J’insiste donc : il s’agit de questionner le concept même de résidence. J’ai pris la liberté de le prendre, pour cela, par quelques paradoxes : un pourcentage sur le partage du temps de l’auteur, et l’engagement pris de ne plus solliciter nos mandants pendant 3 ans, disparaître de leur vue ensuite. Et, tout aussi paradoxalement, de quelle part de réalité je puis avoir besoin dans mon travail d’auteur ? Et si cela méritait, au terme de ces 6 mois, d’être regardé de près, plutôt que d’étaler ses états de service ?

Nous sommes rudement fiers, côté Bagnolet, du travail fait : nos vendredis après-midi de laboratoire web et numérique avec bibliothécaires et blogueurs, l’atelier web et littérature tout public du vendredi soir, les trois cartes blanches, deux rencontres plus professionnelles, un atelier écrire midi deux pour les salariés, deux ateliers d’écriture au lycée Hénaff de Bagnolet.

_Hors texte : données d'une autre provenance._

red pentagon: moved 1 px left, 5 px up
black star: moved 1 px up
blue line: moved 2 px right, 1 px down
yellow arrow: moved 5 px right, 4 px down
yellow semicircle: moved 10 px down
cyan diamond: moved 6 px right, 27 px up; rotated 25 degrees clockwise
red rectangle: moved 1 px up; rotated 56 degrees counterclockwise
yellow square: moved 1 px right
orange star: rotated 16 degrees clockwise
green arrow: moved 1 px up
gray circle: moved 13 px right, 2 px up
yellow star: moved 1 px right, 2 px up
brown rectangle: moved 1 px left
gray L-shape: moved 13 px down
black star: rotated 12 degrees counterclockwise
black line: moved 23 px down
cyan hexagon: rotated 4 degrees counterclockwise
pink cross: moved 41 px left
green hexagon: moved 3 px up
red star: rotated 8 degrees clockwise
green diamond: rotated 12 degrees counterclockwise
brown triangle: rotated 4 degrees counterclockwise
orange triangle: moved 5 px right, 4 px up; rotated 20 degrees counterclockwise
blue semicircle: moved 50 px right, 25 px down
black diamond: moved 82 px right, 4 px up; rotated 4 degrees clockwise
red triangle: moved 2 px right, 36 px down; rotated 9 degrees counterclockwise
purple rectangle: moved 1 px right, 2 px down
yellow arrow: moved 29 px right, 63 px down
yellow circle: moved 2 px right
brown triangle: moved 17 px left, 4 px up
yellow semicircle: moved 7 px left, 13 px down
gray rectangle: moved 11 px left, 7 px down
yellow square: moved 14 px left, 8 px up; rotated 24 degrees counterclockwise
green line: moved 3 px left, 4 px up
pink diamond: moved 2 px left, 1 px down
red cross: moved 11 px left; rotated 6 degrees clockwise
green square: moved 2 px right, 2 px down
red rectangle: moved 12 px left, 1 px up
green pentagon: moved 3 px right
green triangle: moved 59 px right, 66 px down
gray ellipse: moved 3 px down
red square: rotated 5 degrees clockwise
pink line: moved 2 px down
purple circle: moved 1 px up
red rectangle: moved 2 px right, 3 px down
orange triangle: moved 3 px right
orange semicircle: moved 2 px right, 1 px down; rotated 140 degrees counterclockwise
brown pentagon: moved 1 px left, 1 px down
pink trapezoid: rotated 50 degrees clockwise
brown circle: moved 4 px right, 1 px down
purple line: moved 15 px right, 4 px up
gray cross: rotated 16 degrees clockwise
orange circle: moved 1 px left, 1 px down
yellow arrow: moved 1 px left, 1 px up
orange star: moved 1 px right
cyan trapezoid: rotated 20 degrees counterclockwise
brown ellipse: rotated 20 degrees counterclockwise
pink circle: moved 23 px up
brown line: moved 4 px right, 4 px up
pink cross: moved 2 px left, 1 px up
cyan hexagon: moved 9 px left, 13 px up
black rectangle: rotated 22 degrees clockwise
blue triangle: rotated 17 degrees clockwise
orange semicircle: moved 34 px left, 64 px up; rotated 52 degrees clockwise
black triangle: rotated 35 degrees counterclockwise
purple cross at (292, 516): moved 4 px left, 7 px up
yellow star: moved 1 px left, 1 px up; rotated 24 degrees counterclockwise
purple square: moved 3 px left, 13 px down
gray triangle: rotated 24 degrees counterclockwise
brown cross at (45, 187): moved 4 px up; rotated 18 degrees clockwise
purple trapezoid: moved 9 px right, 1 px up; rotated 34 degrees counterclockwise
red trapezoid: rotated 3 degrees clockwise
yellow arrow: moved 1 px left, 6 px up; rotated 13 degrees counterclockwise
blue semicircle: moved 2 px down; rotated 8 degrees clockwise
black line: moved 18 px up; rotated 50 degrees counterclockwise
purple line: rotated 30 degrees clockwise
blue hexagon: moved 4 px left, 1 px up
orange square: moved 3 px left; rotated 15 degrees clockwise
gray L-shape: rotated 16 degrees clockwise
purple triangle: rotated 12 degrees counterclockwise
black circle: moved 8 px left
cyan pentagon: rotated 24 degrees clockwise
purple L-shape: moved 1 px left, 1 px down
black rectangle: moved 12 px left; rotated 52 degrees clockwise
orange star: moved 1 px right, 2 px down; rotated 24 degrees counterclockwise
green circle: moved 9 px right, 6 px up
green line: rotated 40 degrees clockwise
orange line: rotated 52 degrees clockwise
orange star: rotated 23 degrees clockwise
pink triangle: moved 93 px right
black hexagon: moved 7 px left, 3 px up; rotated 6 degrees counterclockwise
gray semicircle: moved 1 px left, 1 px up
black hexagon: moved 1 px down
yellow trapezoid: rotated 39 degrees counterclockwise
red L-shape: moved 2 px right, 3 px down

Alors, bien évidemment, que cela ne restera pas sans effet sur mon parcours, mon travail : mais justement, comment ?

C’est parce que nous sommes fiers de cette expérience, j’y insiste, que je maintiens ce jeudi matin cette intervention tel quel, et que je me permets cet examen : à nous de faire avancer, ensemble, l’idée même de l’écrivain dans la société. Mais c’est bien la question, posée, non ?

FB

Plus quelques impressions du lendemain, que je préfère séparer de l’intervention elle-même.

En 6 points :
 1 _ écrire comme métier
 2 _ le temps de l’écrivain
 3 _ l’écrivain est-il soluble dans la médiation culturelle ?
 4 _ qu’est-ce que je viens faire ici ?
 5 _ de la littérature comme action
 6 _ que la littérature n’est pas (simplement) le livre


1 _ écrire comme métier

Voici un contrat de travail d’un type nouveau : la résidence.

Métallurgiste spécialisé fonderie en résidence à Usinor Dunkerque, vous voyez ?

Ou un petit extrait de Rabelais pour s’ancrer dans la littérature : & gaignay quelque peu d’argent pour vivre. Et sçavez vous comment ? à dormir : car l’on loue les gens à iournée pour dormir, & gaignent cinq à six solz par iour, mais ceulx qui ronflent bien fort gaignent bien sept solz & demy.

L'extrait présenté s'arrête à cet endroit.